再三強調しますが、角打ちの「ベンチ」は客が勝手に一升瓶のケースをひっくり返して座っているだけですが、後段の「誰でもその「ベンチ」を利用できるかといえば苦しいものがあります。何も買わずにただ座っているだけのおやじとは店主は「合意等」をしないのかもしれません。

誰でもベンチを利用できるわけでもなく「合意等」があるとなると「外食等にあたる公園のベンチ」といえなくもない。

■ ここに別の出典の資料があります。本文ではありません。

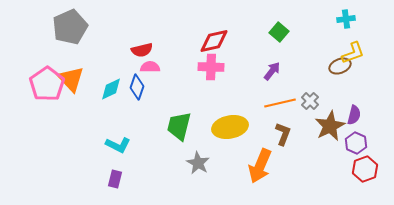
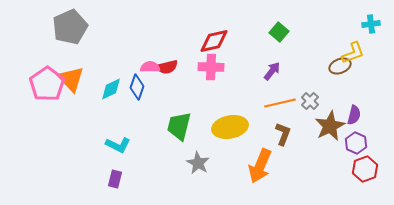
cyan cross: moved 25 px right, 5 px down
red semicircle: moved 25 px right, 17 px down
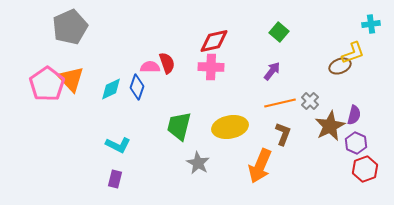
red semicircle: moved 4 px up; rotated 95 degrees counterclockwise
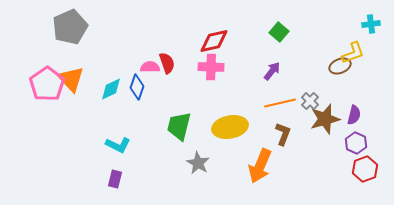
brown star: moved 5 px left, 7 px up; rotated 12 degrees clockwise
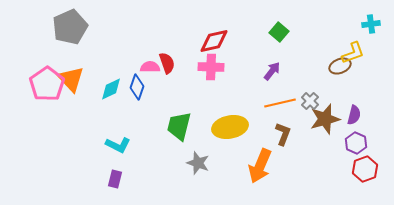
gray star: rotated 10 degrees counterclockwise
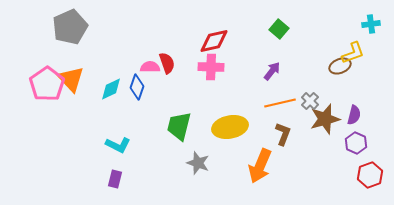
green square: moved 3 px up
red hexagon: moved 5 px right, 6 px down
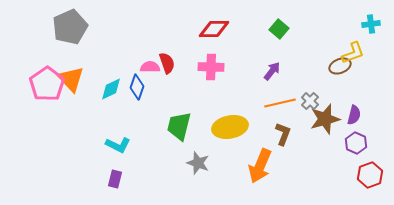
red diamond: moved 12 px up; rotated 12 degrees clockwise
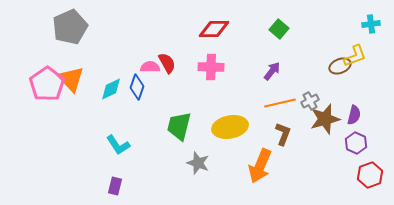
yellow L-shape: moved 2 px right, 3 px down
red semicircle: rotated 10 degrees counterclockwise
gray cross: rotated 18 degrees clockwise
cyan L-shape: rotated 30 degrees clockwise
purple rectangle: moved 7 px down
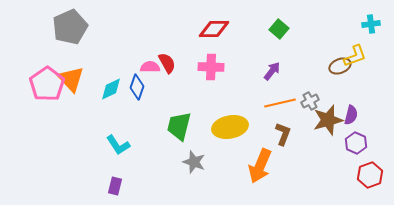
purple semicircle: moved 3 px left
brown star: moved 3 px right, 1 px down
gray star: moved 4 px left, 1 px up
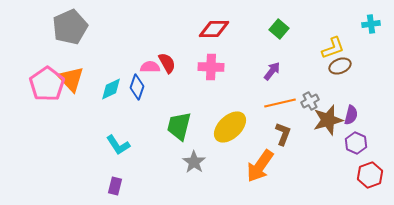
yellow L-shape: moved 22 px left, 8 px up
yellow ellipse: rotated 32 degrees counterclockwise
gray star: rotated 15 degrees clockwise
orange arrow: rotated 12 degrees clockwise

「一人30分まで」とか「けんか禁止」の張り紙のある角打ちもあります。ということはそこは「公園の設置者」と「客」とのあいだの施設管理上における一時使用の合意解除規定ともとれます。


飲食設備とは、「飲食に用いられる設備」であって「飲食のための設備」ではない。「合意」には黙認も含む、
と定義されています。

「角打ち」でお酒を売ったとしてももともと10%でつまみはわずかですね。ものの考え方について述べてみました。